Researchers at Trusteer more than a week ago discovered a variant of the Citadel Trojan -- typically associated with stealing financial credentials -- targeting a major international airport's employees accessing their enterprise applications via the organization's VPN. The airport, which employs more than 15,000 people, has taken down its VPN site in response to the attack, and an investigation is under way.
"The configuration was not just targeting VPN access [to the airport's network], but a specific type of authentication" being used there, says Oren Kedem, director of product marketing for Trusteer, which is not naming the airport that was attacked.
"Somebody took the time to [set up] this attack," he says.
The airport is dropping its existing multifactor authentication method that the attackers were able to cheat, and looking at even stronger authentication methods. They had employed multifactor authentication that combined a PIN, CAPTCHA for selecting a known code by the user, and a one-time password generator.
Kedem says the use of Citadel in this manner rather than specifically for financial information-stealing was "unique."
The attackers used form-grabbing and screen capture methods to pilfer the victim user's username, password, and one-time passcode generated by the airport's authentication system. "The first part of the attack uses form grabbing to steal the username and password entered into the login screen.
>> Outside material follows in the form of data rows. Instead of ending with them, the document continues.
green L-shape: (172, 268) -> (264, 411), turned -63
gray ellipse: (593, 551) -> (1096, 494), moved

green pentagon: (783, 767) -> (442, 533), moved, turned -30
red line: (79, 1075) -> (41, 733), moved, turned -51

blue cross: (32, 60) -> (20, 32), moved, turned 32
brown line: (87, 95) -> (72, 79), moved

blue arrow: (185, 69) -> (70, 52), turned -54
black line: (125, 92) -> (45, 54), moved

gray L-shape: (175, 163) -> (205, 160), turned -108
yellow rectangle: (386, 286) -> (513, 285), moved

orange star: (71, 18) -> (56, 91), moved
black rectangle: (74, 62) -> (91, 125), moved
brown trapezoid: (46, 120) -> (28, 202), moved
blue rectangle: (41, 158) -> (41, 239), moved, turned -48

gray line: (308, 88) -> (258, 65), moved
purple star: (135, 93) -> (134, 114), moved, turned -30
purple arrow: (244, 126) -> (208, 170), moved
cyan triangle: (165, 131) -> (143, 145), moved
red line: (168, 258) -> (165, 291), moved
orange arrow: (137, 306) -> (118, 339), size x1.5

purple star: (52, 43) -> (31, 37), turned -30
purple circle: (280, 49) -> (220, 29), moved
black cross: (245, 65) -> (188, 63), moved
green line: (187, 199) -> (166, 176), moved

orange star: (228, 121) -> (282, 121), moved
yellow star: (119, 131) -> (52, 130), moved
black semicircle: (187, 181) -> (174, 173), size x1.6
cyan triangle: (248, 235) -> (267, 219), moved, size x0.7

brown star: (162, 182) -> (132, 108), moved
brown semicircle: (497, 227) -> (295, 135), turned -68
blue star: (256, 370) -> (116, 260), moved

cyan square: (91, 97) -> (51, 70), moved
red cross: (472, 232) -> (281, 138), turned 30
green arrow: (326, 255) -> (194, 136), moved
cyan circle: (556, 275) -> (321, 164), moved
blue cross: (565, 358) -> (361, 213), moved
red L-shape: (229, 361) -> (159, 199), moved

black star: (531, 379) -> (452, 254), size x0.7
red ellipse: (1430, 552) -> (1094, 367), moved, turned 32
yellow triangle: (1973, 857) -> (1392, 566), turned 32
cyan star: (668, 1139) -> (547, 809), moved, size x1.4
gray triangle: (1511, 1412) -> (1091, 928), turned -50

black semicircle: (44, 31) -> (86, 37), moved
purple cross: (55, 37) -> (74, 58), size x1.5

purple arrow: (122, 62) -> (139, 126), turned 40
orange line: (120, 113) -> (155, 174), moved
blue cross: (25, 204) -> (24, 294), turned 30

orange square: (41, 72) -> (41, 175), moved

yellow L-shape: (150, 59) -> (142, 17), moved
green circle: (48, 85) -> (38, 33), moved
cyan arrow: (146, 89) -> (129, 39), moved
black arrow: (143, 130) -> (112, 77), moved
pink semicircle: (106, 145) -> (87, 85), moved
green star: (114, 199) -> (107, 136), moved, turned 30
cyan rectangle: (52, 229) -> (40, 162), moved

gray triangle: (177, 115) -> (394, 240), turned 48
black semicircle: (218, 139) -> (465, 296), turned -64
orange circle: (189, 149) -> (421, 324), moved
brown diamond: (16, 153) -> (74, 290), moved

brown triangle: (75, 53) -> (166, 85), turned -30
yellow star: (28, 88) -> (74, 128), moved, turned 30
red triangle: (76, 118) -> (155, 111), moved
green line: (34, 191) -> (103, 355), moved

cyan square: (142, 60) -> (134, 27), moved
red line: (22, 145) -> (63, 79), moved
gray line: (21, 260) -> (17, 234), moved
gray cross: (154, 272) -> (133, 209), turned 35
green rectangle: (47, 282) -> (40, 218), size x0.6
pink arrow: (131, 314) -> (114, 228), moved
The second part of the attack relies on screen capture capabilities to take a snapshot of the image presented to the victim by the strong authentication product," Trusteer's Amit Klein wrote in a blog post today.
It's unclear just how the users were initially infected with the screen-grabbing malware, which targets Windows systems and kicks in when the user logs in and authenticates. "Once they have the credentials, they can use any computer anywhere in the world to access [the airport's] VPN," Kedem says. "Once they are in, they could go into other systems and get lists of employees."
Trusteer doesn't know who the attackers are and what they are after, but Kedem says they could be trying to gather intelligence on airport security processes, or even the border customs service.
He says the attack appears to be very targeted, and the bottom line is that VPN connections are not safe. "Since we've published this blog, we've had a lot of questions, such as if you added some additional tokens or SMS or some form of device fingerprinting, would that help here? The short answer is 'no,'" he says. "As long as an endpoint is infected, the VPN is simply not secure."